To achieve the study’s goal, sixty adults male Wistar albino rats (weighing 150–175 g each) were used. Animals were randomly divided into six groups (10 rats / group):
1- Saline group.
2- Crude cardamom oil group.
3- TWEEN 80 group (as a solvent for cardamom oil).
4- Model of Depression group.
5- Fluoxetine treated group.
6- Crude cardamom oil treated group.
Identification of the chemical constituents of crude cardamom oil was carried out prior injection. After the duration of experiment was ended, the rats were subjected to two behavioral studies (FST and OFT). Then brain samples were collected (cortex and hippocampus) for analysis.
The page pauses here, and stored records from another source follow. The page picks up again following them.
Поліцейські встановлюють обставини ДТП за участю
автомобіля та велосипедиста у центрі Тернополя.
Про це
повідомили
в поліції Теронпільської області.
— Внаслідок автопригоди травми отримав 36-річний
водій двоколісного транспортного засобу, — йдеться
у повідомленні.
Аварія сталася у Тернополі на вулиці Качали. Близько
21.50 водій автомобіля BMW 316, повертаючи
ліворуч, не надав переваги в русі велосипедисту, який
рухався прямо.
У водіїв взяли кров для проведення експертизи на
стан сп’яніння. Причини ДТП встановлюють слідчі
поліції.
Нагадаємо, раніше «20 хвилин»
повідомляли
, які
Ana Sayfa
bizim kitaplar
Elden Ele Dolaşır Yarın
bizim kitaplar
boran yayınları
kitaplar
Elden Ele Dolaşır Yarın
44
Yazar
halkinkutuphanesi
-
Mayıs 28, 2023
Results showed a significant increase in the immobility time of the rats in the FST with a subsequent decrease in both swimming and climbing duration, the significant reduction of locomotor activity in the OFT, which was observed by decreasing the number of squares crossed, rearing, and grooming activities, and increasing the duration of both freezing and central square durations.
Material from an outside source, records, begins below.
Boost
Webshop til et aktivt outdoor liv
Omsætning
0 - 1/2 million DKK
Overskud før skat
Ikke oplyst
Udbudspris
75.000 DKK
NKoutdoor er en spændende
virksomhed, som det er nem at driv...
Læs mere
Data showed a significant decrease in levels of cortical and hippocampal neurotransmitters (5-HT, NE, and DA), and parameters that are related to oxidative stress (MDA and NO) revealed a significant increase, with a concomitant significant decrease in the levels of GSH.
Results also showed an impact on the three different enzymes activities (Na+/K+-ATPase, MAO, and AchE) and BDNF. Both brain regions reflected a significant decrease in the Na+/K+-ATPase while a significant reasonable increase was detected in MAO activity. AchE showed different impacts in relation to the depression model. The prefrontal cortex displayed a marked decrease in the assessed enzyme activity. As for the hippocampus, AchE activity recorded a substantial increase which was consistent with the burden of oxidative stress. BDNF was significantly decreased in both brain regions. All those changes were observed in the model of depression as reliable biomarkers.
Treatment with crude cardamom oil effectively ameliorated depressive behaviors, high oxidative stress induced by reserpine and restored neurotransmitters and enzymes activities. Furthermore, the cardamom oil improved the level of BDNF in both brain cortex and hippocampus. Fluoxetine antidepressant which was used as a reference drug showed similar effects to cardamom oil by discriminating the negative depression impacts induced by reserpine.
In conclusion, crude cardamom oil significantly improved oxidative stress, increased neurotransmitters, enhanced enzyme activities, and increased BDNF in a rat model of reserpine-induced depression, exhibiting effects and results similar to those of antidepressants.